**Stored data entries**.
+ + + + + + +

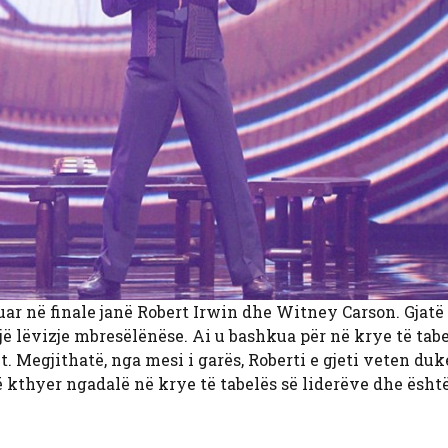
tuar në finale janë Robert Irwin dhe Witney Carson. Gjatë
jë lëvizje mbresëlënëse. Ai u bashkua për në krye të tabe
. Megjithatë, nga mesi i garës, Roberti e gjeti veten duk
të kthyer ngadalë në krye të tabelës së liderëve dhe ësht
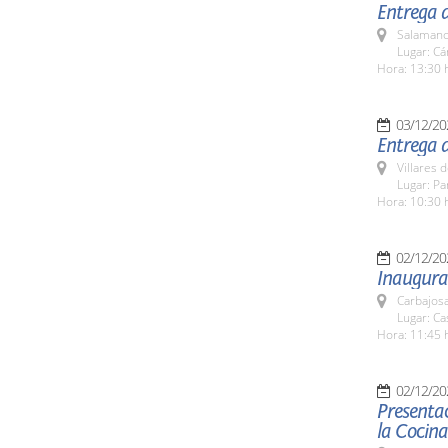
Entrega 
Salamanc
Lugar: C
Hora: 13:30 
03/12/20
Entrega d
Villares 
Lugar: Pa
Hora: 10:30 
02/12/20
Inaugurac
Carbajosa
Lugar: Ca
Hora: 11:45 
02/12/20
Presentac
la Cocina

+ + + + + + +

**EXERCISE DIRECTIONS**. Please print every record exactly, leaving out the pictures.

**OUTPUT**.
tuar në finale janë Robert Irwin dhe Witney Carson. Gjatë
jë lëvizje mbresëlënëse. Ai u bashkua për në krye të tabe
. Megjithatë, nga mesi i garës, Roberti e gjeti veten duk
të kthyer ngadalë në krye të tabelës së liderëve dhe ësht
Entrega 
Salamanc
Lugar: C
Hora: 13:30 
03/12/20
Entrega d
Villares 
Lugar: Pa
Hora: 10:30 
02/12/20
Inaugurac
Carbajosa
Lugar: Ca
Hora: 11:45 
02/12/20
Presentac
la Cocina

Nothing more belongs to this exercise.